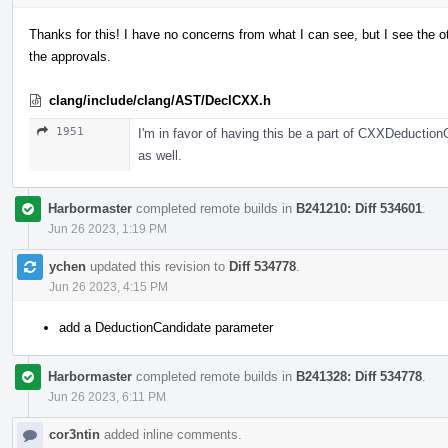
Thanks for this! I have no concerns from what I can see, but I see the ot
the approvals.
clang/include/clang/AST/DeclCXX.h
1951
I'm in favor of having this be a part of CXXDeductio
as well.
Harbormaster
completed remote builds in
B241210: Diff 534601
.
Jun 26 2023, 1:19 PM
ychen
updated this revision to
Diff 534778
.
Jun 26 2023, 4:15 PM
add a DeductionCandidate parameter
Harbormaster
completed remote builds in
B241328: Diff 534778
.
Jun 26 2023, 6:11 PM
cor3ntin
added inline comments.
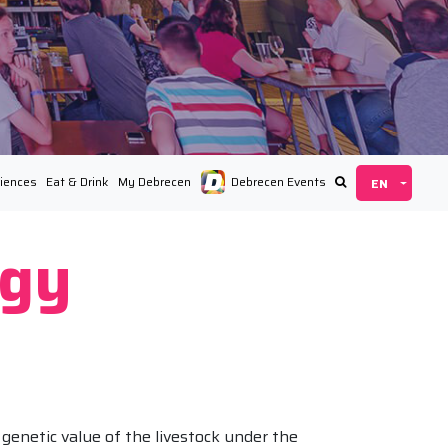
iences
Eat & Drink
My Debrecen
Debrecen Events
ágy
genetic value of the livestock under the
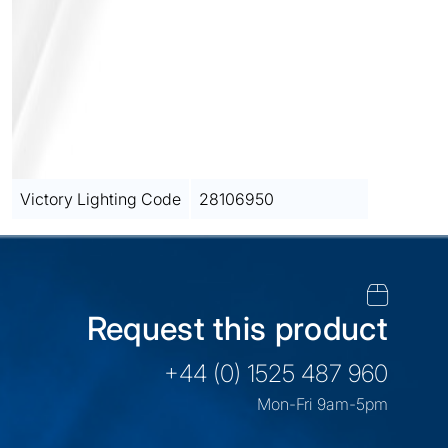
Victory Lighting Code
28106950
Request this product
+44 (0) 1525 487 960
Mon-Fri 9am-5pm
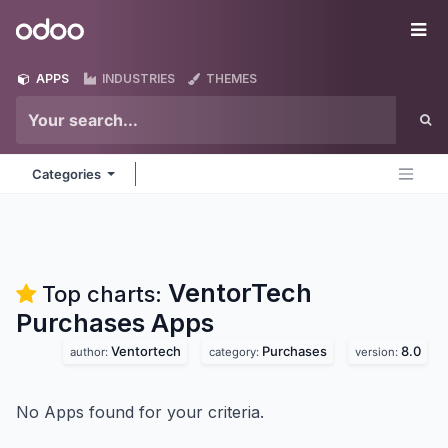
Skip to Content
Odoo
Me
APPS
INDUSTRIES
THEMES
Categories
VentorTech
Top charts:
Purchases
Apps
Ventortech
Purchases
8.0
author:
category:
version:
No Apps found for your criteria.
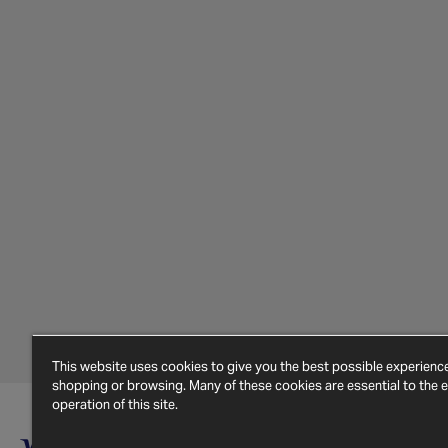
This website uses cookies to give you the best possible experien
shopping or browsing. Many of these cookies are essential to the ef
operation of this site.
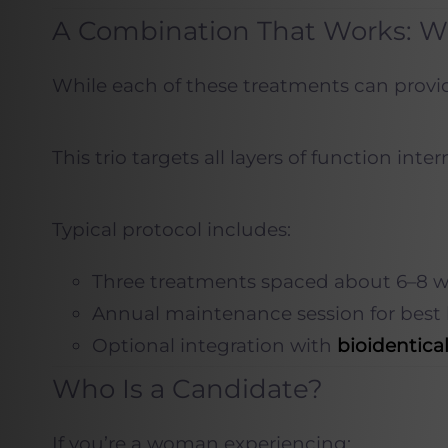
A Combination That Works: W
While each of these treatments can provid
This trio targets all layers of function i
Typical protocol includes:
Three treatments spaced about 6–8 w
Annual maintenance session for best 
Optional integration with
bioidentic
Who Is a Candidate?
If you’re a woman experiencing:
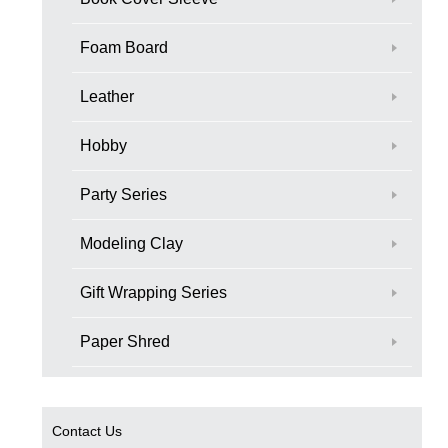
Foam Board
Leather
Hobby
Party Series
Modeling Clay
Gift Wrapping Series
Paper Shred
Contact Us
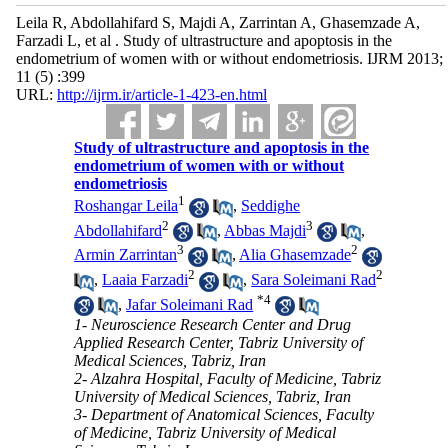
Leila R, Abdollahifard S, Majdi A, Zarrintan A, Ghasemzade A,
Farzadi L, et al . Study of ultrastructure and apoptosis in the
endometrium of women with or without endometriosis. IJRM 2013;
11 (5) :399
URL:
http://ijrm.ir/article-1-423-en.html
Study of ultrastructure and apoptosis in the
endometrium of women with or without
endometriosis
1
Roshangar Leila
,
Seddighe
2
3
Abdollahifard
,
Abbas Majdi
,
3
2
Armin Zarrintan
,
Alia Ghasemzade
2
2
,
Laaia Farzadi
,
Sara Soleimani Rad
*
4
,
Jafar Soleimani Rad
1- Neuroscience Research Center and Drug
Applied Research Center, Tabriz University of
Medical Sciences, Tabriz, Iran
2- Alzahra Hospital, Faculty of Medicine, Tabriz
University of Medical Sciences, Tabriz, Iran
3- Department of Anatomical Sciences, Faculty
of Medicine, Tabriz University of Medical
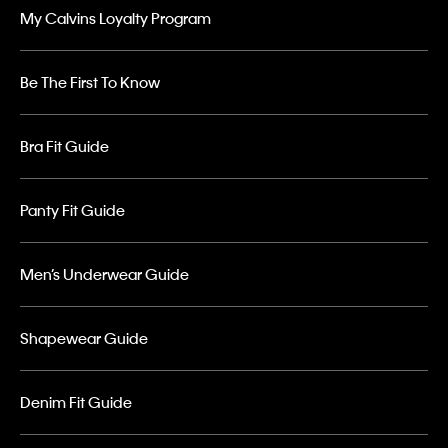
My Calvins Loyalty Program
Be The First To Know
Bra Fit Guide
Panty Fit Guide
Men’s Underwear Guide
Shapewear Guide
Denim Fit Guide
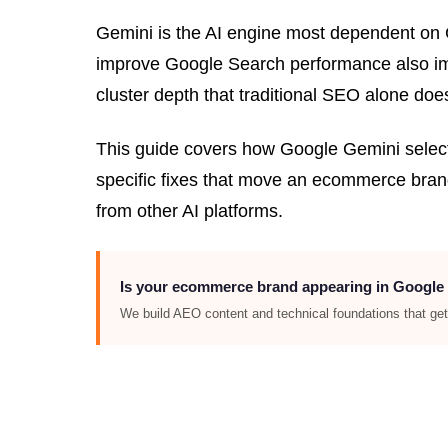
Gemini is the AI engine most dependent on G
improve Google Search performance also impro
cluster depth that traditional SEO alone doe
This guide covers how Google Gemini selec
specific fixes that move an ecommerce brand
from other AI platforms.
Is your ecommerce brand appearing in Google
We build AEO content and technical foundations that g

------------

• _YOUR GOAL_: Go to the line above holding "updated this revision to", then copy exactly each line down to and including the one holding "No Apps found for your criteria.", leaving pictures out.

• _RESPONSE AREA_:
updated this revision to
Diff 534778
.
Jun 26 2023, 4:15 PM
add a DeductionCandidate parameter
Harbormaster
completed remote builds in
B241328: Diff 534778
.
Jun 26 2023, 6:11 PM
cor3ntin
added inline comments.
iences
Eat & Drink
My Debrecen
Debrecen Events
ágy
genetic value of the livestock under the
Victory Lighting Code
28106950
Request this product
+44 (0) 1525 487 960
Mon-Fri 9am-5pm
Skip to Content
Odoo
Me
APPS
INDUSTRIES
THEMES
Categories
VentorTech
Top charts:
Purchases
Apps
Ventortech
Purchases
8.0
author:
category:
version:
No Apps found for your criteria.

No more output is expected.